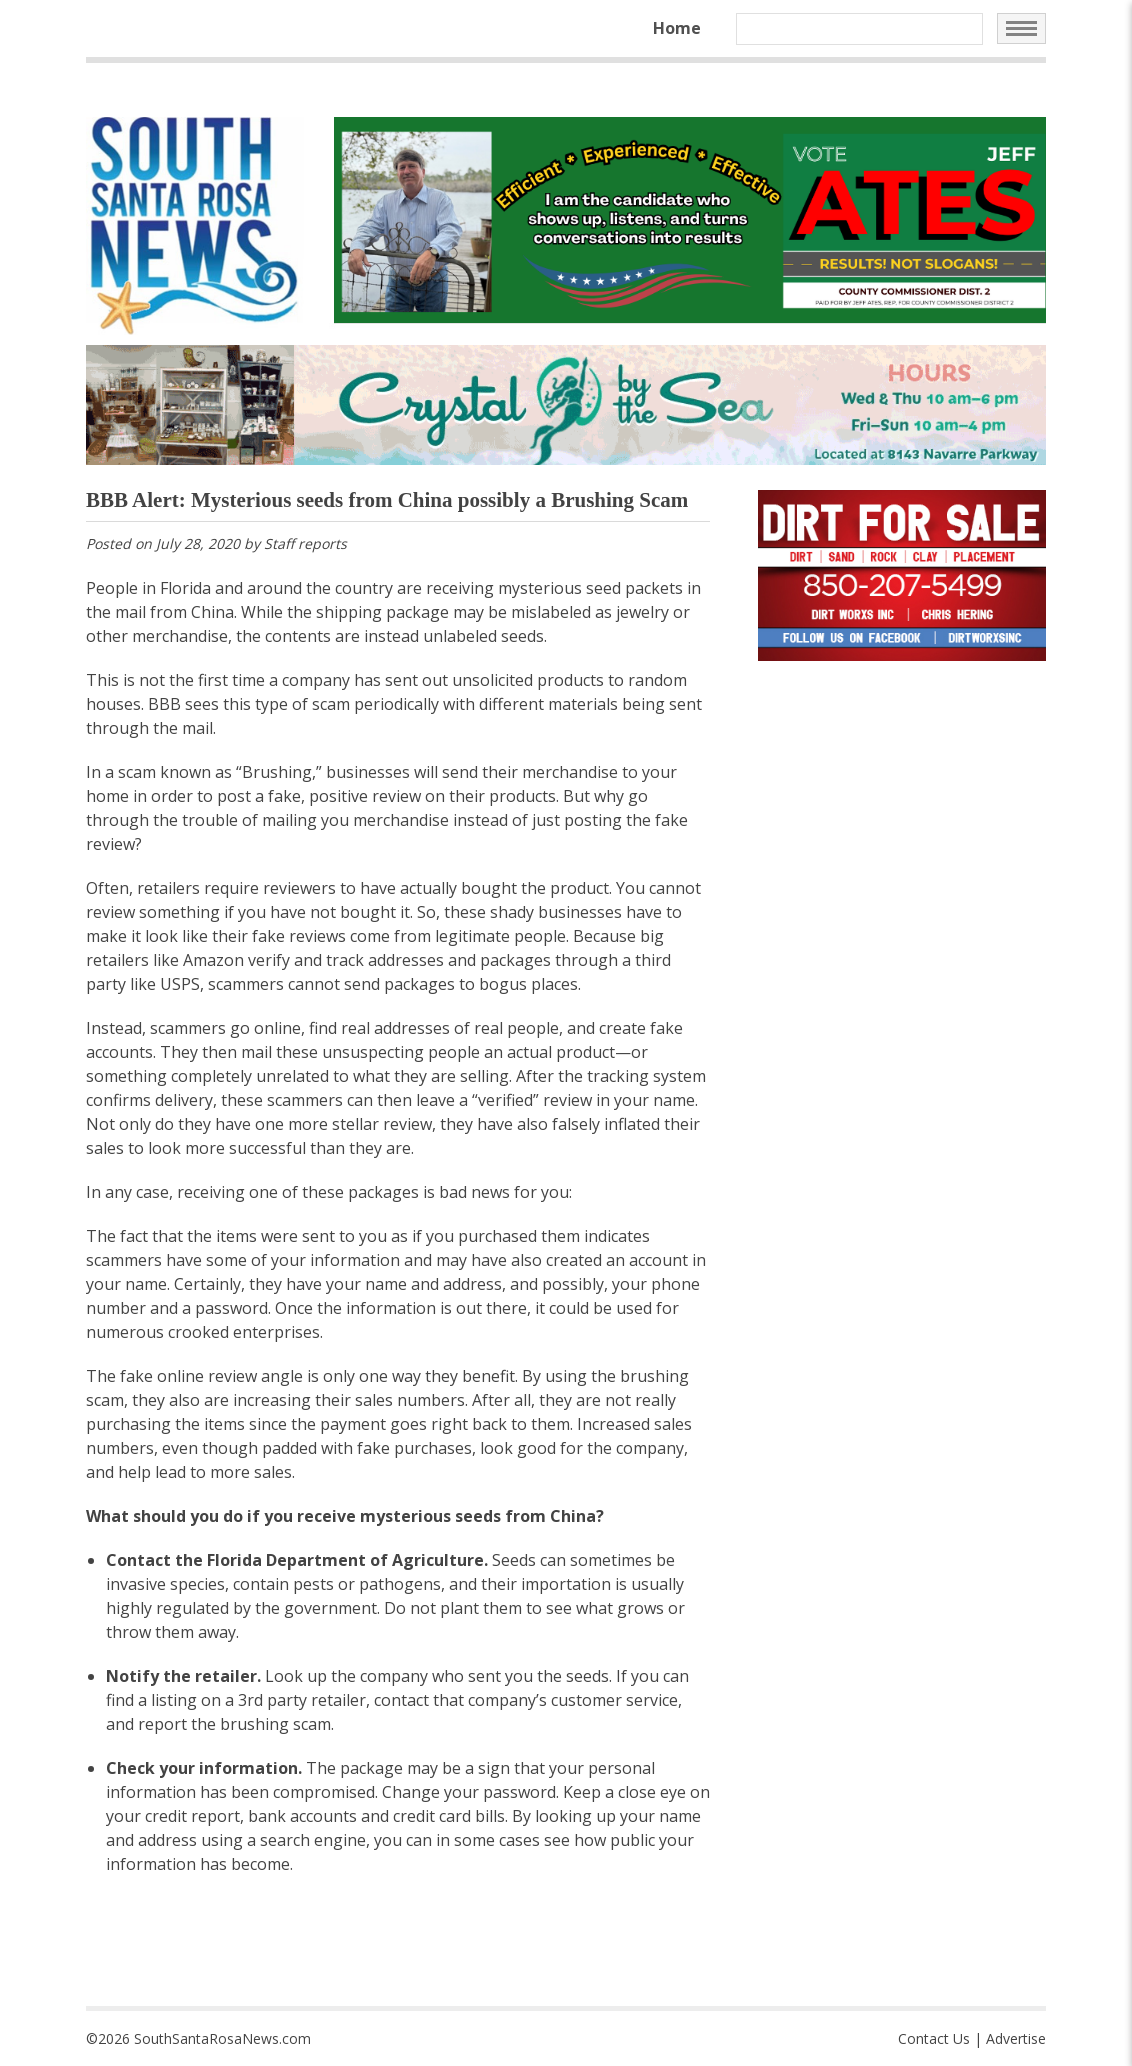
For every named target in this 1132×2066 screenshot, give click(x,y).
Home (677, 28)
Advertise (1016, 2038)
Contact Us (934, 2038)
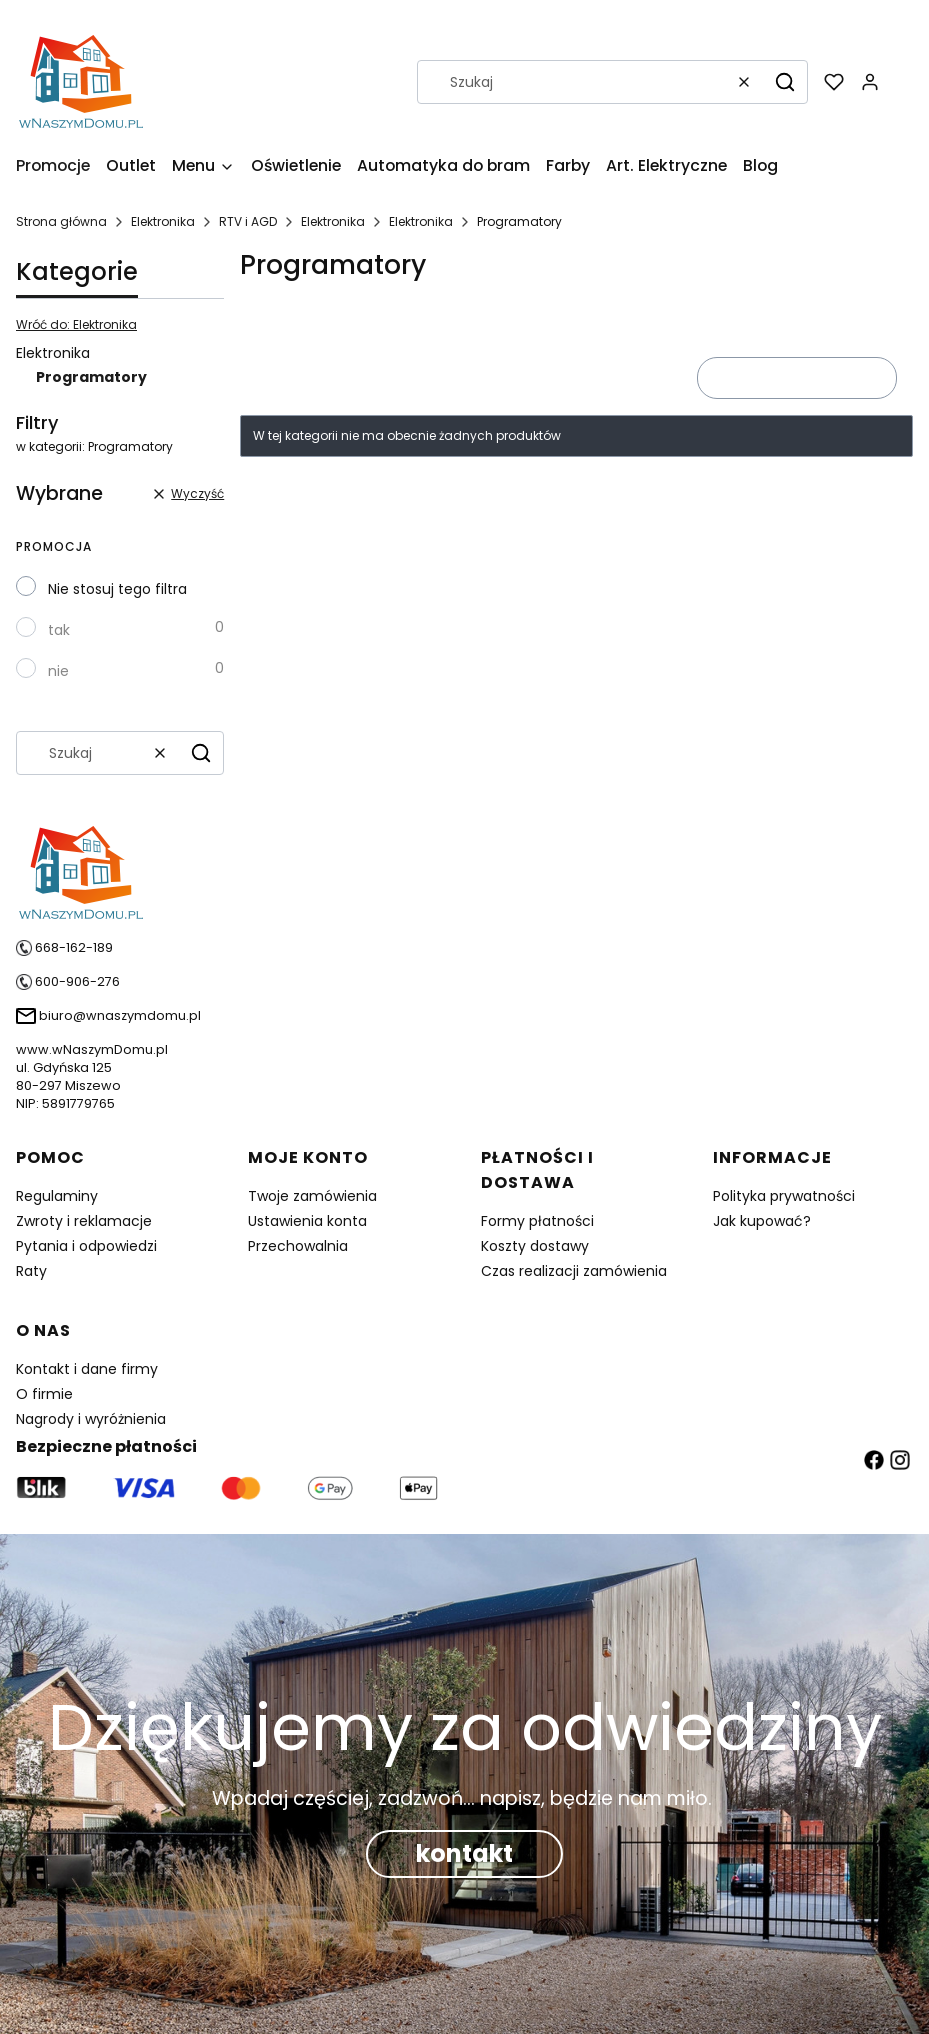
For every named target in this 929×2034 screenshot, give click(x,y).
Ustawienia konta (307, 1221)
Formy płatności (537, 1221)
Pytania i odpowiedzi (86, 1246)
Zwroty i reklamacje (84, 1221)
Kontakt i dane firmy (87, 1369)
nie (58, 671)
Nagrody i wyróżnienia (91, 1419)
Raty (31, 1271)
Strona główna (61, 221)
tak (59, 630)
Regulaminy (57, 1196)
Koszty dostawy (535, 1246)
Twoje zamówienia (312, 1196)
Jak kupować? (762, 1221)
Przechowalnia (298, 1246)
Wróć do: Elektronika (76, 324)
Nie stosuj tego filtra (117, 589)
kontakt (464, 1853)
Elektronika (163, 221)
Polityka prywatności (784, 1196)
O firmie (44, 1394)
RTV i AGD (248, 221)
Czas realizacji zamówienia (574, 1271)
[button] (785, 82)
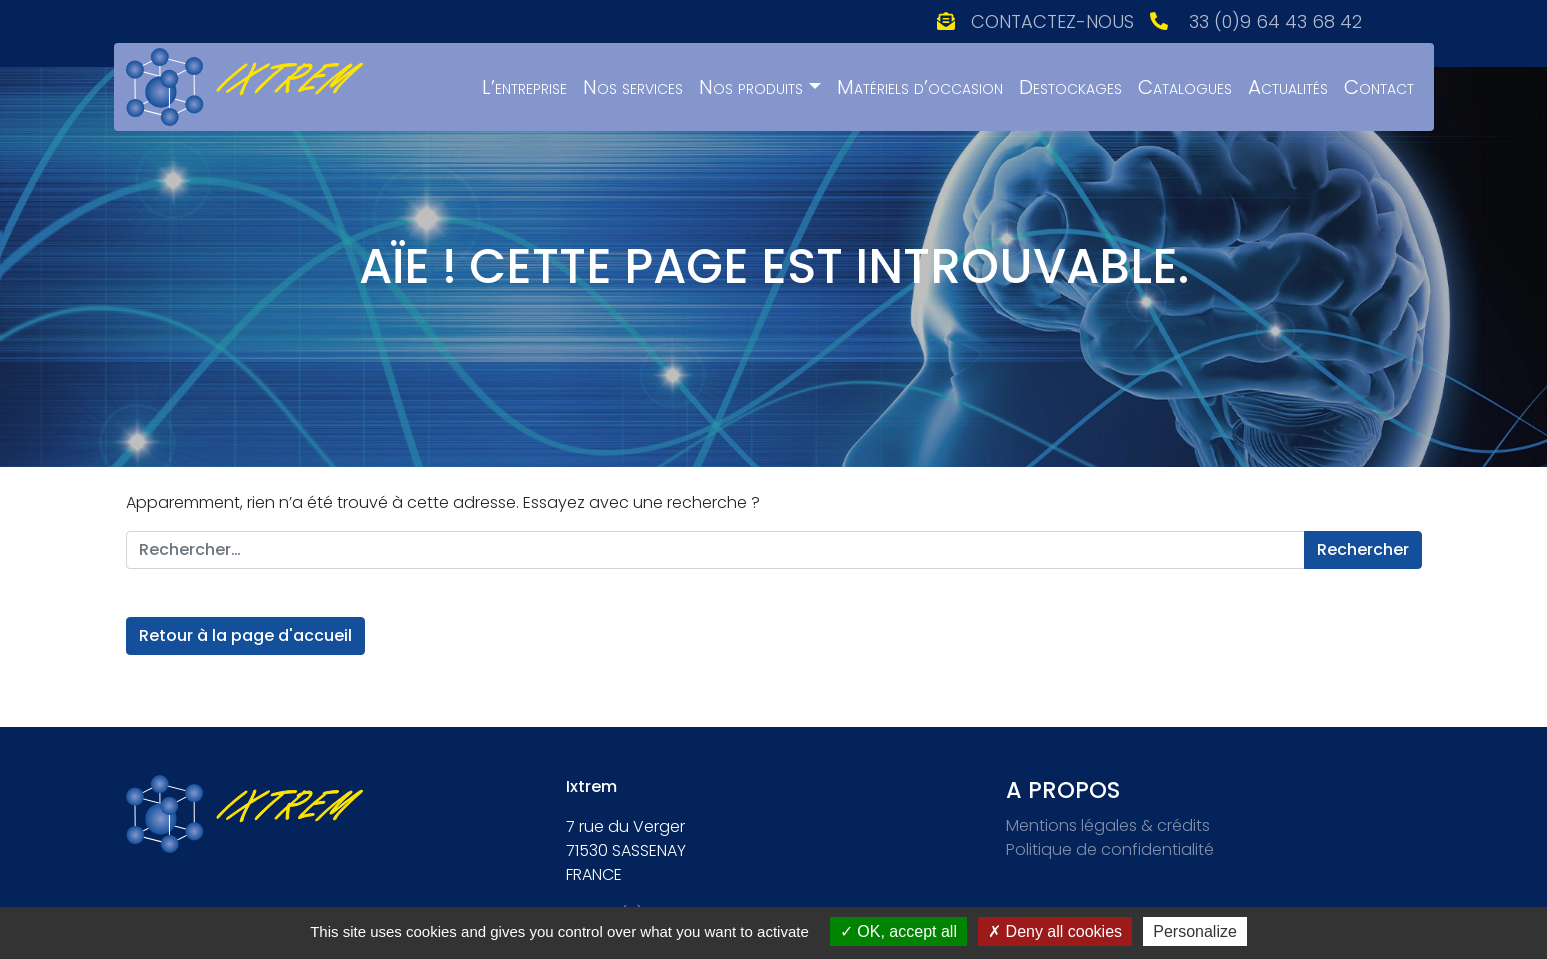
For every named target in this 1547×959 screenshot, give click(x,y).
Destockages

• **Work order**: Repeat, exactly and only, the lines from the one containing "Pytania i odpowiedzi (86, 1246)" through the final line of the data, both ends included, leaving out any picture.

• **Final answer**:
Pytania i odpowiedzi (86, 1246)
Zwroty i reklamacje (84, 1221)
Kontakt i dane firmy (87, 1369)
nie (58, 671)
Nagrody i wyróżnienia (91, 1419)
Raty (31, 1271)
Strona główna (61, 221)
tak (59, 630)
Regulaminy (57, 1196)
Koszty dostawy (535, 1246)
Twoje zamówienia (312, 1196)
Jak kupować? (762, 1221)
Przechowalnia (298, 1246)
Wróć do: Elektronika (76, 324)
Nie stosuj tego filtra (117, 589)
kontakt (464, 1853)
Elektronika (163, 221)
Polityka prywatności (784, 1196)
O firmie (44, 1394)
RTV i AGD (248, 221)
Czas realizacji zamówienia (574, 1271)
[button] (785, 82)
For every named target in this 1547×959 screenshot, give click(x,y).
Destockages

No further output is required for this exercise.